Renfield didn't say anything, but it seemed as though the kick against the coffin was a bit unnecessary.

“If you please, Renfield,” Dracula said, stepping into the kitchen area, “do not kick my coffin.”

“Sorry,” Renfield muttered. He turned and walked past the Count. Their shoulders brushed together and Dracula swallowed, turning. Renfield opened the bathroom door, stepped inside, then slammed it shut behind him.

For a minute, Dracula considered going over and knocking, maybe asking what was the matter, but then he decided against it. After all, he was a dangerous, unwanted guest taking up valuable kitchen floorspace; he was also fairly certain that Renfield wanted some time to himself after that long, cramped train ride.

In fact, perhaps it would be best to give him that time - it would allow the Count to breathe some fresh air, at any rate.

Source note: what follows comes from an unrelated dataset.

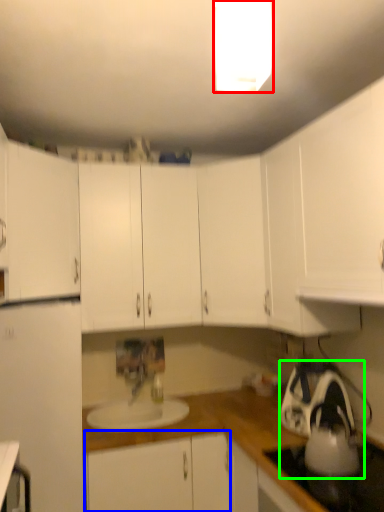 Question: Which object is the farthest from light fixture (highlighted by a red box)? Choose among these: cabinetry (highlighted by a blue box) or appliance (highlighted by a green box).

Choices:
 (A) cabinetry
 (B) appliance

Answer: (A)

Dracula knocked on the bathroom door and Renfield opened it just enough to stick his head out.

“What do you want now?” he snapped. For some reason Dracula couldn't place, the man seemed even more on edge than he'd been before.

“I was just going to say that I am going out,” the Count explained. “And...” He hesitated. “I wish to apologize for any inconvenience that I am causing you with my presence.”

“It's fine,” Renfield replied, leaning against the doorframe. Dracula found himself involuntarily glancing down at Renfield's neck, but he quickly stopped and looked at the scar on his cheek instead.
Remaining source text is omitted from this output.